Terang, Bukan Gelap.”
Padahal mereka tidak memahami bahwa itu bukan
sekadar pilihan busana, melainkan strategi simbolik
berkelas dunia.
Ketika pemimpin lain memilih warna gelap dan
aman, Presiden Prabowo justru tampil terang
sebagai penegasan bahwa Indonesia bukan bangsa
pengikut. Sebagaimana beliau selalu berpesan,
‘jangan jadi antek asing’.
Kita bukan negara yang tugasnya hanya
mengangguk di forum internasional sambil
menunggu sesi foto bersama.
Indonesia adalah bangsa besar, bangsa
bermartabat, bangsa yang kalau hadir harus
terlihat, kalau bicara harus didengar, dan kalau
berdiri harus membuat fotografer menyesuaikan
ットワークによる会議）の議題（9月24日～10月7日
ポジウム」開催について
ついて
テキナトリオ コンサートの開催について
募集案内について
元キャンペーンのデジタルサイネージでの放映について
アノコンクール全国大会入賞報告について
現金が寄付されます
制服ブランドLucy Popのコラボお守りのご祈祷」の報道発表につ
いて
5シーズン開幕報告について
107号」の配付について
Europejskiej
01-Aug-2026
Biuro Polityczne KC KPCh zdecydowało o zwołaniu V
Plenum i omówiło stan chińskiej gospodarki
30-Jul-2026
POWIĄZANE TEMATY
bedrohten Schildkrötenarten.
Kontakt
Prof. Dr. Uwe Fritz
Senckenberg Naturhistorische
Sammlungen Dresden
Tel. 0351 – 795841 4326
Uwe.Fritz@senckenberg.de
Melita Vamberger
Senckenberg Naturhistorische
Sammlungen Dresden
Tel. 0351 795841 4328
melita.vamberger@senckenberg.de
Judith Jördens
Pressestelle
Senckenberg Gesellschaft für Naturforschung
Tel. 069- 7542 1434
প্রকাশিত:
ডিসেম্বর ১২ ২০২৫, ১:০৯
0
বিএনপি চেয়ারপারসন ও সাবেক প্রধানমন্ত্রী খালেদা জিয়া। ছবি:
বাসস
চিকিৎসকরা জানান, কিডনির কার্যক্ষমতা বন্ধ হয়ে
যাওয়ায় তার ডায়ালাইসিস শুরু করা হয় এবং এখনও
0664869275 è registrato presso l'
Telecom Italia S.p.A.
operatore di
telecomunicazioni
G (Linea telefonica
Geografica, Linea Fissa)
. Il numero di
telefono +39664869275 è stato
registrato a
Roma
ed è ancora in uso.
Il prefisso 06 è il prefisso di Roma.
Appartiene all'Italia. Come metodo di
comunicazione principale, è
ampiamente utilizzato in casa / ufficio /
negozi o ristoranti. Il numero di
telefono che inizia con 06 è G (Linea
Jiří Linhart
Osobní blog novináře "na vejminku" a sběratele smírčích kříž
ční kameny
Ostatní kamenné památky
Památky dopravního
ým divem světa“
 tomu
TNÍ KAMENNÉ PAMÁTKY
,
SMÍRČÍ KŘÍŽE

Exercise requirements
In the data above, retype exactly and only the lines between the one holding "berdiri harus membuat fotografer menyesuaikan" and the one holding "POWIĄZANE TEMATY", inclusive.

Completed exercise
berdiri harus membuat fotografer menyesuaikan
ットワークによる会議）の議題（9月24日～10月7日
ポジウム」開催について
ついて
テキナトリオ コンサートの開催について
募集案内について
元キャンペーンのデジタルサイネージでの放映について
アノコンクール全国大会入賞報告について
現金が寄付されます
制服ブランドLucy Popのコラボお守りのご祈祷」の報道発表につ
いて
5シーズン開幕報告について
107号」の配付について
Europejskiej
01-Aug-2026
Biuro Polityczne KC KPCh zdecydowało o zwołaniu V
Plenum i omówiło stan chińskiej gospodarki
30-Jul-2026
POWIĄZANE TEMATY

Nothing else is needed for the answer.